## Items listed in a dataset
______

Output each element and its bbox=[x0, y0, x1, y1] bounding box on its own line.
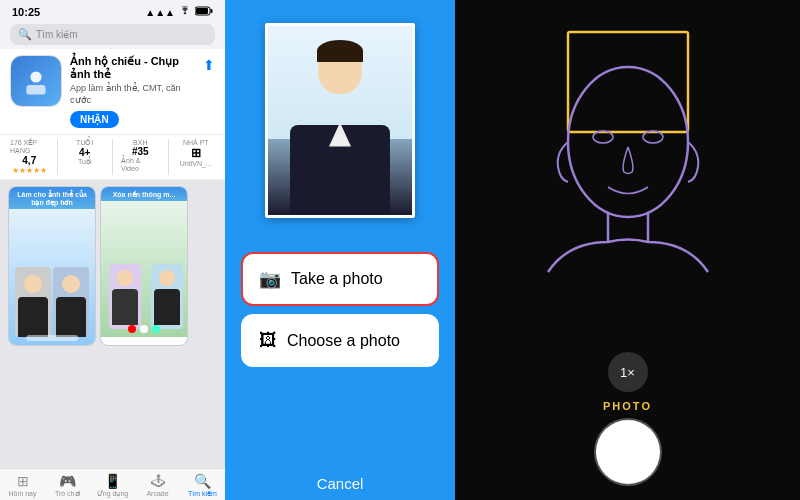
choose-photo-button[interactable]: 🖼 Choose a photo bbox=[241, 314, 439, 367]
gallery-icon: 🖼 bbox=[259, 330, 277, 351]
stat-rank: BXH #35 Ảnh & Video bbox=[121, 139, 160, 175]
screenshots-area: Làm cho ảnh thẻ của bạn đẹp hơn Xó bbox=[0, 180, 225, 468]
svg-rect-4 bbox=[26, 85, 45, 95]
cancel-button[interactable]: Cancel bbox=[309, 467, 372, 500]
battery-icon bbox=[195, 6, 213, 18]
app-icon bbox=[10, 55, 62, 107]
stat-rating: 176 XẾP HẠNG 4,7 ★★★★★ bbox=[10, 139, 49, 175]
svg-rect-1 bbox=[196, 8, 208, 14]
stat-age-label: TUỔI bbox=[76, 139, 93, 147]
nav-search-label: Tìm kiếm bbox=[188, 490, 217, 498]
nav-arcade[interactable]: 🕹 Arcade bbox=[135, 473, 180, 498]
choose-photo-label: Choose a photo bbox=[287, 332, 400, 350]
screenshot-1: Làm cho ảnh thẻ của bạn đẹp hơn bbox=[8, 186, 96, 346]
face-guide-area bbox=[455, 0, 800, 344]
stat-age-value: 4+ bbox=[79, 147, 90, 158]
games-icon: 🎮 bbox=[59, 473, 76, 489]
status-bar: 10:25 ▲▲▲ bbox=[0, 0, 225, 22]
svg-point-6 bbox=[568, 67, 688, 217]
stat-rank-value: #35 bbox=[132, 146, 149, 157]
share-icon[interactable]: ⬆ bbox=[203, 55, 215, 73]
stat-dev-label: NHÀ PT bbox=[183, 139, 209, 146]
app-subtitle: App làm ảnh thẻ, CMT, căn cước bbox=[70, 83, 195, 106]
passport-photo-frame bbox=[265, 23, 415, 218]
get-button[interactable]: NHẬN bbox=[70, 111, 119, 128]
app-header: Ảnh hộ chiếu - Chụp ảnh thẻ App làm ảnh … bbox=[0, 49, 225, 134]
action-buttons-area: 📷 Take a photo 🖼 Choose a photo bbox=[225, 240, 455, 467]
nav-apps-label: Ứng dụng bbox=[97, 490, 128, 498]
nav-today-label: Hôm nay bbox=[8, 490, 36, 497]
zoom-level: 1× bbox=[620, 365, 635, 380]
stat-rating-label: 176 XẾP HẠNG bbox=[10, 139, 49, 155]
take-photo-button[interactable]: 📷 Take a photo bbox=[241, 252, 439, 306]
screenshot-2-body bbox=[101, 201, 187, 337]
svg-point-3 bbox=[30, 71, 41, 82]
screenshot-2: Xóa nền thông m... bbox=[100, 186, 188, 346]
nav-today[interactable]: ⊞ Hôm nay bbox=[0, 473, 45, 498]
nav-arcade-label: Arcade bbox=[146, 490, 168, 497]
stat-age: TUỔI 4+ Tuổi bbox=[66, 139, 105, 175]
today-icon: ⊞ bbox=[17, 473, 29, 489]
app-info: Ảnh hộ chiếu - Chụp ảnh thẻ App làm ảnh … bbox=[70, 55, 195, 128]
signal-icon: ▲▲▲ bbox=[145, 7, 175, 18]
passport-photo-area bbox=[225, 0, 455, 240]
stat-rating-value: 4,7 bbox=[22, 155, 36, 166]
app-stats-row: 176 XẾP HẠNG 4,7 ★★★★★ TUỔI 4+ Tuổi BXH … bbox=[0, 134, 225, 180]
stat-rank-sub: Ảnh & Video bbox=[121, 157, 160, 172]
status-icons: ▲▲▲ bbox=[145, 6, 213, 18]
passport-photo bbox=[268, 26, 412, 215]
search-placeholder: Tìm kiếm bbox=[36, 29, 78, 40]
wifi-icon bbox=[179, 6, 191, 18]
screenshot-1-title: Làm cho ảnh thẻ của bạn đẹp hơn bbox=[9, 187, 95, 209]
stat-dev-sub: UnitVN_... bbox=[180, 160, 212, 167]
face-outline-svg bbox=[488, 12, 768, 332]
stat-dev-icon: ⊞ bbox=[191, 146, 201, 160]
camera-controls: 1× PHOTO bbox=[455, 344, 800, 500]
appstore-panel: 10:25 ▲▲▲ 🔍 Tìm kiếm Ảnh hộ chiếu - Chụp… bbox=[0, 0, 225, 500]
shutter-button[interactable] bbox=[596, 420, 660, 484]
svg-rect-2 bbox=[211, 9, 213, 13]
bottom-nav: ⊞ Hôm nay 🎮 Trò chơi 📱 Ứng dụng 🕹 Arcade… bbox=[0, 468, 225, 500]
camera-icon: 📷 bbox=[259, 268, 281, 290]
zoom-button[interactable]: 1× bbox=[608, 352, 648, 392]
nav-games-label: Trò chơi bbox=[55, 490, 80, 498]
status-time: 10:25 bbox=[12, 6, 40, 18]
stat-rank-label: BXH bbox=[133, 139, 147, 146]
svg-rect-5 bbox=[568, 32, 688, 132]
star-rating: ★★★★★ bbox=[12, 166, 47, 175]
stat-developer: NHÀ PT ⊞ UnitVN_... bbox=[177, 139, 216, 175]
nav-search[interactable]: 🔍 Tìm kiếm bbox=[180, 473, 225, 498]
search-nav-icon: 🔍 bbox=[194, 473, 211, 489]
screenshots-row: Làm cho ảnh thẻ của bạn đẹp hơn Xó bbox=[4, 184, 221, 348]
camera-panel: 1× PHOTO bbox=[455, 0, 800, 500]
app-title: Ảnh hộ chiếu - Chụp ảnh thẻ bbox=[70, 55, 195, 81]
arcade-icon: 🕹 bbox=[151, 473, 165, 489]
stat-age-sub: Tuổi bbox=[78, 158, 91, 166]
nav-games[interactable]: 🎮 Trò chơi bbox=[45, 473, 90, 498]
apps-icon: 📱 bbox=[104, 473, 121, 489]
take-photo-label: Take a photo bbox=[291, 270, 383, 288]
screenshot-1-body bbox=[9, 209, 95, 345]
screenshot-2-title: Xóa nền thông m... bbox=[101, 187, 187, 201]
photo-mode-label: PHOTO bbox=[603, 400, 652, 412]
app-panel: 📷 Take a photo 🖼 Choose a photo Cancel bbox=[225, 0, 455, 500]
nav-apps[interactable]: 📱 Ứng dụng bbox=[90, 473, 135, 498]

______

Output each record above exactly as written. Skip any pictures.

Output each element and its bbox=[x0, y0, x1, y1] bounding box on its own line.
choose-photo-button[interactable]: 🖼 Choose a photo bbox=[241, 314, 439, 367]
gallery-icon: 🖼 bbox=[259, 330, 277, 351]
stat-rank: BXH #35 Ảnh & Video bbox=[121, 139, 160, 175]
screenshots-area: Làm cho ảnh thẻ của bạn đẹp hơn Xó bbox=[0, 180, 225, 468]
svg-rect-4 bbox=[26, 85, 45, 95]
cancel-button[interactable]: Cancel bbox=[309, 467, 372, 500]
battery-icon bbox=[195, 6, 213, 18]
app-icon bbox=[10, 55, 62, 107]
stat-rating: 176 XẾP HẠNG 4,7 ★★★★★ bbox=[10, 139, 49, 175]
svg-rect-1 bbox=[196, 8, 208, 14]
stat-age-label: TUỔI bbox=[76, 139, 93, 147]
nav-search-label: Tìm kiếm bbox=[188, 490, 217, 498]
nav-arcade[interactable]: 🕹 Arcade bbox=[135, 473, 180, 498]
choose-photo-label: Choose a photo bbox=[287, 332, 400, 350]
screenshot-1: Làm cho ảnh thẻ của bạn đẹp hơn bbox=[8, 186, 96, 346]
face-guide-area bbox=[455, 0, 800, 344]
stat-age-value: 4+ bbox=[79, 147, 90, 158]
games-icon: 🎮 bbox=[59, 473, 76, 489]
status-bar: 10:25 ▲▲▲ bbox=[0, 0, 225, 22]
svg-point-6 bbox=[568, 67, 688, 217]
stat-rank-value: #35 bbox=[132, 146, 149, 157]
share-icon[interactable]: ⬆ bbox=[203, 55, 215, 73]
stat-dev-label: NHÀ PT bbox=[183, 139, 209, 146]
app-subtitle: App làm ảnh thẻ, CMT, căn cước bbox=[70, 83, 195, 106]
passport-photo-frame bbox=[265, 23, 415, 218]
get-button[interactable]: NHẬN bbox=[70, 111, 119, 128]
app-header: Ảnh hộ chiếu - Chụp ảnh thẻ App làm ảnh … bbox=[0, 49, 225, 134]
action-buttons-area: 📷 Take a photo 🖼 Choose a photo bbox=[225, 240, 455, 467]
nav-apps-label: Ứng dụng bbox=[97, 490, 128, 498]
nav-today-label: Hôm nay bbox=[8, 490, 36, 497]
zoom-level: 1× bbox=[620, 365, 635, 380]
stat-rating-label: 176 XẾP HẠNG bbox=[10, 139, 49, 155]
take-photo-button[interactable]: 📷 Take a photo bbox=[241, 252, 439, 306]
screenshot-2-body bbox=[101, 201, 187, 337]
svg-point-3 bbox=[30, 71, 41, 82]
screenshot-2: Xóa nền thông m... bbox=[100, 186, 188, 346]
nav-today[interactable]: ⊞ Hôm nay bbox=[0, 473, 45, 498]
nav-arcade-label: Arcade bbox=[146, 490, 168, 497]
stat-age: TUỔI 4+ Tuổi bbox=[66, 139, 105, 175]
today-icon: ⊞ bbox=[17, 473, 29, 489]
app-info: Ảnh hộ chiếu - Chụp ảnh thẻ App làm ảnh … bbox=[70, 55, 195, 128]
signal-icon: ▲▲▲ bbox=[145, 7, 175, 18]
passport-photo-area bbox=[225, 0, 455, 240]
stat-rating-value: 4,7 bbox=[22, 155, 36, 166]
app-stats-row: 176 XẾP HẠNG 4,7 ★★★★★ TUỔI 4+ Tuổi BXH … bbox=[0, 134, 225, 180]
stat-rank-sub: Ảnh & Video bbox=[121, 157, 160, 172]
status-icons: ▲▲▲ bbox=[145, 6, 213, 18]
passport-photo bbox=[268, 26, 412, 215]
search-placeholder: Tìm kiếm bbox=[36, 29, 78, 40]
wifi-icon bbox=[179, 6, 191, 18]
screenshot-1-title: Làm cho ảnh thẻ của bạn đẹp hơn bbox=[9, 187, 95, 209]
stat-dev-sub: UnitVN_... bbox=[180, 160, 212, 167]
face-outline-svg bbox=[488, 12, 768, 332]
stat-dev-icon: ⊞ bbox=[191, 146, 201, 160]
camera-controls: 1× PHOTO bbox=[455, 344, 800, 500]
appstore-panel: 10:25 ▲▲▲ 🔍 Tìm kiếm Ảnh hộ chiếu - Chụp… bbox=[0, 0, 225, 500]
shutter-button[interactable] bbox=[596, 420, 660, 484]
svg-rect-2 bbox=[211, 9, 213, 13]
bottom-nav: ⊞ Hôm nay 🎮 Trò chơi 📱 Ứng dụng 🕹 Arcade… bbox=[0, 468, 225, 500]
camera-icon: 📷 bbox=[259, 268, 281, 290]
zoom-button[interactable]: 1× bbox=[608, 352, 648, 392]
nav-games-label: Trò chơi bbox=[55, 490, 80, 498]
status-time: 10:25 bbox=[12, 6, 40, 18]
stat-rank-label: BXH bbox=[133, 139, 147, 146]
svg-rect-5 bbox=[568, 32, 688, 132]
star-rating: ★★★★★ bbox=[12, 166, 47, 175]
stat-developer: NHÀ PT ⊞ UnitVN_... bbox=[177, 139, 216, 175]
nav-search[interactable]: 🔍 Tìm kiếm bbox=[180, 473, 225, 498]
search-nav-icon: 🔍 bbox=[194, 473, 211, 489]
screenshots-row: Làm cho ảnh thẻ của bạn đẹp hơn Xó bbox=[4, 184, 221, 348]
camera-panel: 1× PHOTO bbox=[455, 0, 800, 500]
app-title: Ảnh hộ chiếu - Chụp ảnh thẻ bbox=[70, 55, 195, 81]
arcade-icon: 🕹 bbox=[151, 473, 165, 489]
stat-age-sub: Tuổi bbox=[78, 158, 91, 166]
nav-games[interactable]: 🎮 Trò chơi bbox=[45, 473, 90, 498]
apps-icon: 📱 bbox=[104, 473, 121, 489]
take-photo-label: Take a photo bbox=[291, 270, 383, 288]
screenshot-1-body bbox=[9, 209, 95, 345]
screenshot-2-title: Xóa nền thông m... bbox=[101, 187, 187, 201]
photo-mode-label: PHOTO bbox=[603, 400, 652, 412]
app-panel: 📷 Take a photo 🖼 Choose a photo Cancel bbox=[225, 0, 455, 500]
nav-apps[interactable]: 📱 Ứng dụng bbox=[90, 473, 135, 498]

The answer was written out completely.